- **Task**
A faithful copy of the data is the goal; set it down exactly, without the images.

- **Data provided**
+++

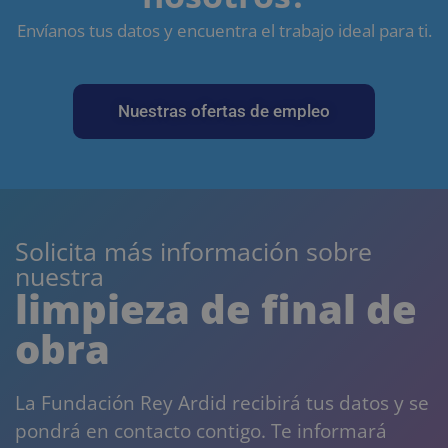
Envíanos tus datos y encuentra el trabajo ideal para ti.
Nuestras ofertas de empleo
Solicita más información sobre
nuestra
limpieza de final de
obra
La Fundación Rey Ardid recibirá tus datos y se
pondrá en contacto contigo. Te informará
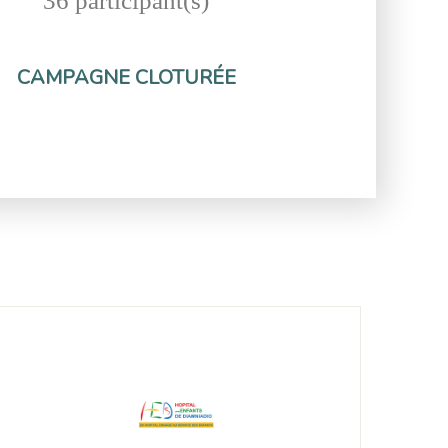
36 participant(s)
CAMPAGNE CLOTURÉE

+++

- **Solution to the problem**
Envíanos tus datos y encuentra el trabajo ideal para ti.
Nuestras ofertas de empleo
Solicita más información sobre
nuestra
limpieza de final de
obra
La Fundación Rey Ardid recibirá tus datos y se
pondrá en contacto contigo. Te informará
36 participant(s)
CAMPAGNE CLOTURÉE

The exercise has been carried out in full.